_Assignment:_ Among the entries below, how many lines include the word "France"? Reply with only the number.

[Dataset entries]
====================
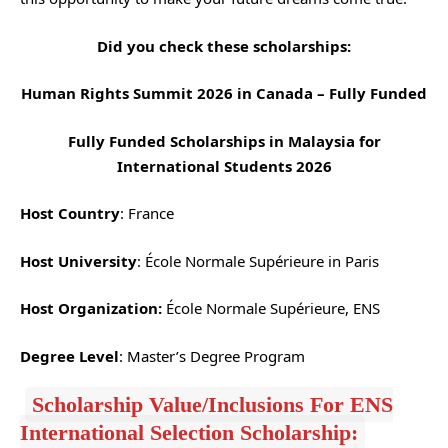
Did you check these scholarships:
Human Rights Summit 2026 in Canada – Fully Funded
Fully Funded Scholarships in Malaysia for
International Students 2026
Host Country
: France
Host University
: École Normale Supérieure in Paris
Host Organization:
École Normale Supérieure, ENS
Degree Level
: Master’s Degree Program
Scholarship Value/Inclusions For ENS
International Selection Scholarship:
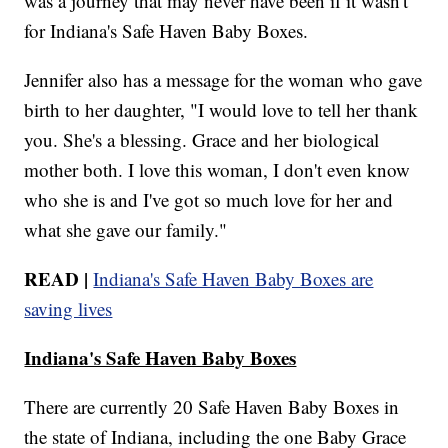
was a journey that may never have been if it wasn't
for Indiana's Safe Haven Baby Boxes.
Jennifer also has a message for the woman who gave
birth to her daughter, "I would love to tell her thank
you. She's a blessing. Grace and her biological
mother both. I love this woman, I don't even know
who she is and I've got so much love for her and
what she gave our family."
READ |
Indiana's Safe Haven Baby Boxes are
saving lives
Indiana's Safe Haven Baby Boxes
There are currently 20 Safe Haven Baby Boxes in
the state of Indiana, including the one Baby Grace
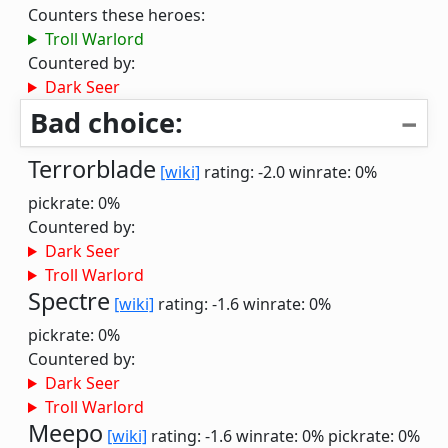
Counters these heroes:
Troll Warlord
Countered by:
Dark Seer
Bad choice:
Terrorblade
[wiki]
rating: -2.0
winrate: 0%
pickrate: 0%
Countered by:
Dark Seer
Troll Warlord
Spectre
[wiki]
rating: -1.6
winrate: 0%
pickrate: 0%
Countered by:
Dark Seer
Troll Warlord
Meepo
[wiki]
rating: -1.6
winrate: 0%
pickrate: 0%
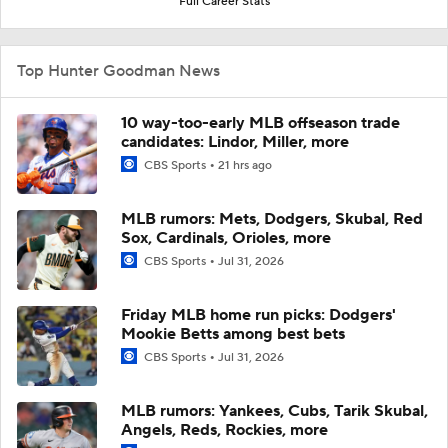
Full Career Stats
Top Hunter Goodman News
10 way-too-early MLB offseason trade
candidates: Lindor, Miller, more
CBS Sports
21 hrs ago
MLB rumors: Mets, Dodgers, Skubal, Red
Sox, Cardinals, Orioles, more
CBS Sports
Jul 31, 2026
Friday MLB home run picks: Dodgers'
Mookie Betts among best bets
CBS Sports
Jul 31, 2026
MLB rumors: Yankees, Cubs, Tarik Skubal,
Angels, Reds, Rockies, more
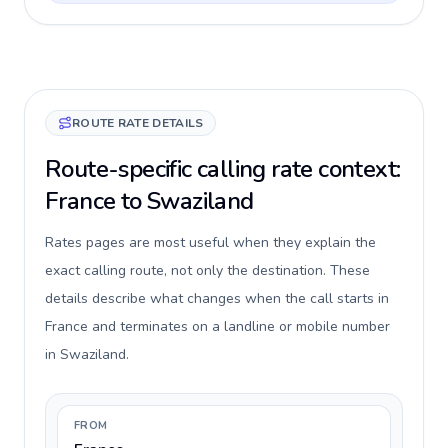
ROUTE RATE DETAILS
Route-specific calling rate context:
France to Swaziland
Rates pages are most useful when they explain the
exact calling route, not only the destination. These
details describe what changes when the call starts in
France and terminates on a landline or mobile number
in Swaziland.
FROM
====================
_Result below:_ 3